* [Task statement]: Word for word, retype the lines from the one containing "VOUS AIMEREZ AUSSI..." to the one containing "Exibindo um único resultado" below, keeping both end lines and dropping the pictures.

---------- Source material ----------

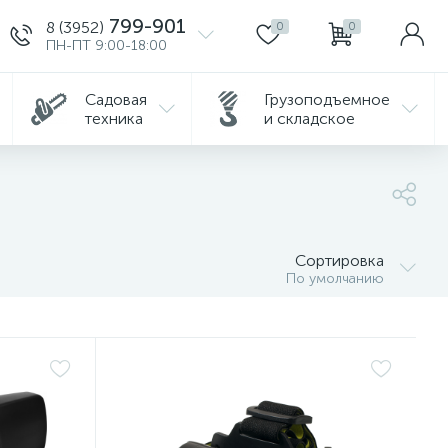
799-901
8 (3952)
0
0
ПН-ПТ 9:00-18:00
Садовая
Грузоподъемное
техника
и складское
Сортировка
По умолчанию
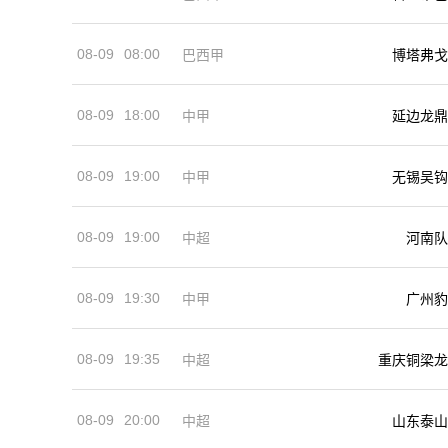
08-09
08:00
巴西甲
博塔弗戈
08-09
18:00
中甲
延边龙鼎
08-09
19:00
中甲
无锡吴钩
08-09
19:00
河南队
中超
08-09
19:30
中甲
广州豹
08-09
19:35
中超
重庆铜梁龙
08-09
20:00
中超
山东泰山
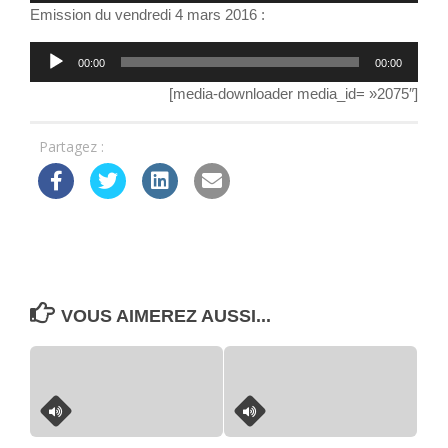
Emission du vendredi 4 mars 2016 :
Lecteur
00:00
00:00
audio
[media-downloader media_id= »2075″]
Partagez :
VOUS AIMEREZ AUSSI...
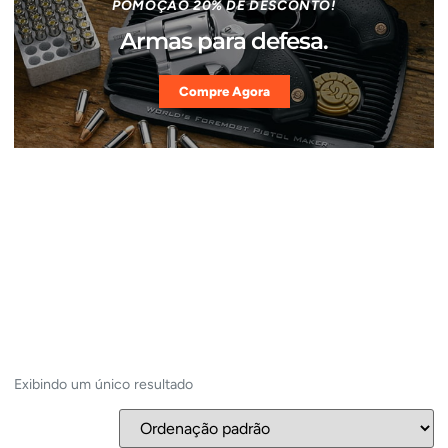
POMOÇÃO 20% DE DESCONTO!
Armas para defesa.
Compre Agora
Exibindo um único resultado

----------
---------- Source material ----------

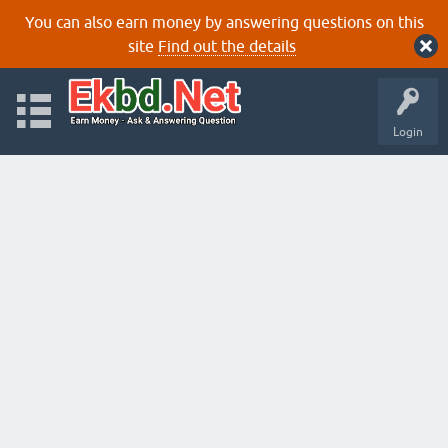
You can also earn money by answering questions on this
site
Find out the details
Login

----------

* [Exercise solution]:
VOUS AIMEREZ AUSSI...
POMOÇÃO 20% DE DESCONTO!
Armas para defesa.
Compre Agora
Exibindo um único resultado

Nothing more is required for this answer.